=== WHAT TO WORK ON ===
Within this material, how many lines have the string "click" in them? The answer is a number, with nothing added.

=== SOURCE RECORDS ===
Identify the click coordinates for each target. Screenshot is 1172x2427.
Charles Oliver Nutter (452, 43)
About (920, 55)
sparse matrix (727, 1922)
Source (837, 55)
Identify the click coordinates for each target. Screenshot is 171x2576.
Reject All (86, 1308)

---

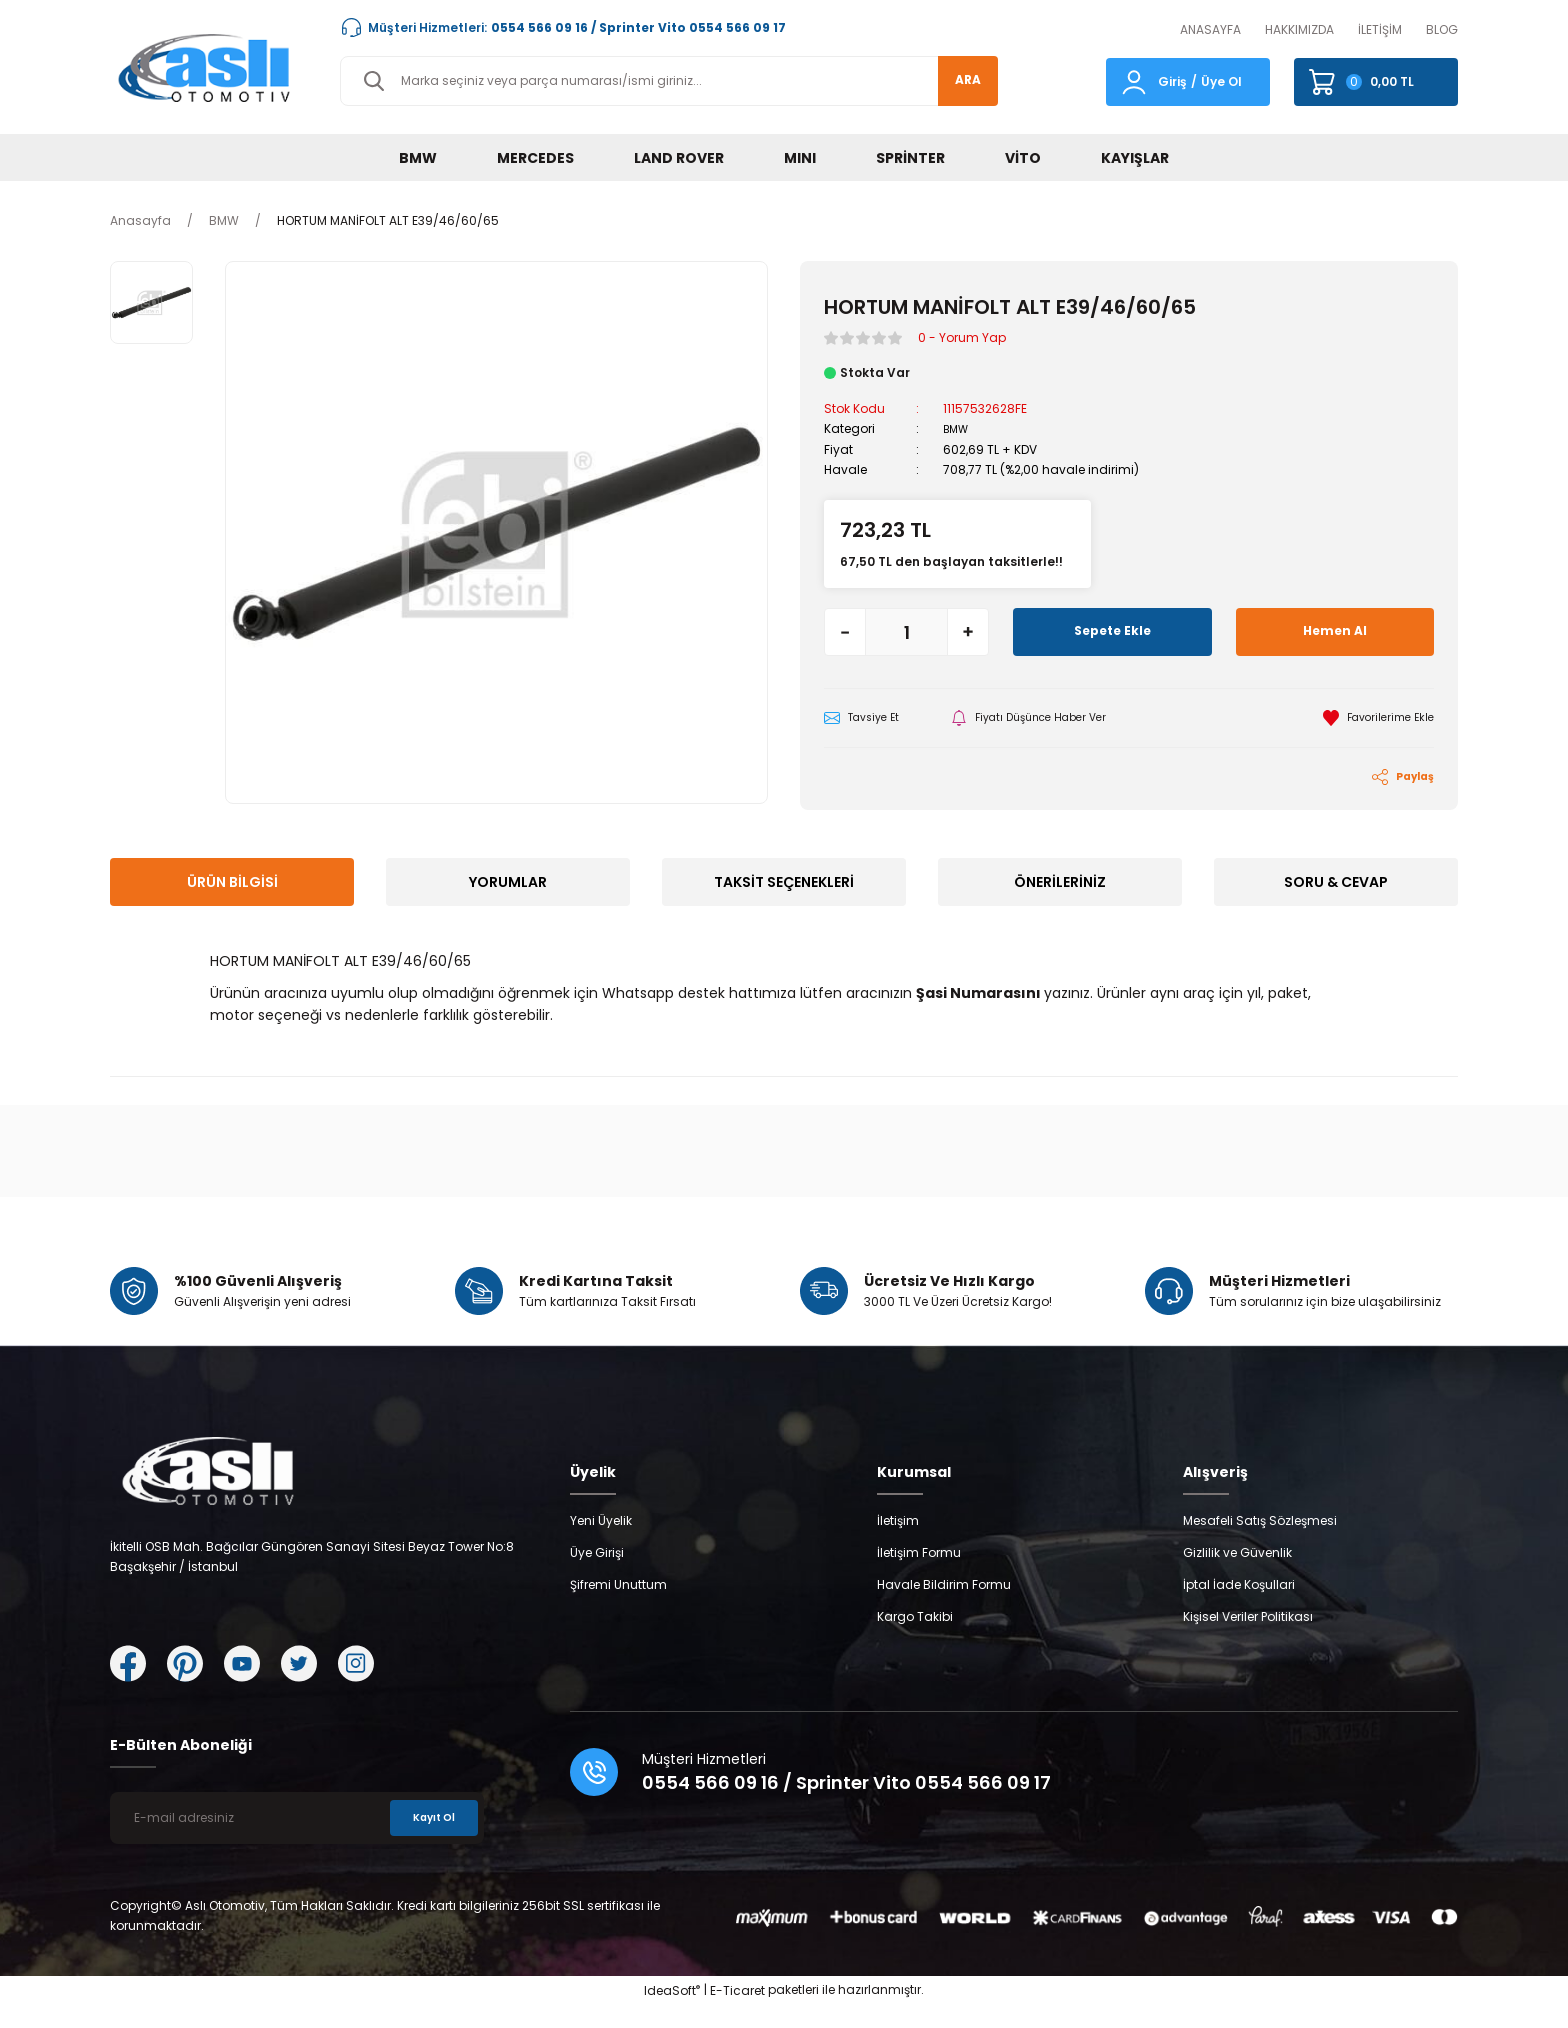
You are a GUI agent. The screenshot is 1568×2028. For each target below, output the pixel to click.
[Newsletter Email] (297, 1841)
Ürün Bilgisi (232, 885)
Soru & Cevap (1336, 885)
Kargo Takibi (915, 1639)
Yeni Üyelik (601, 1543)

=== SOLUTION ===
3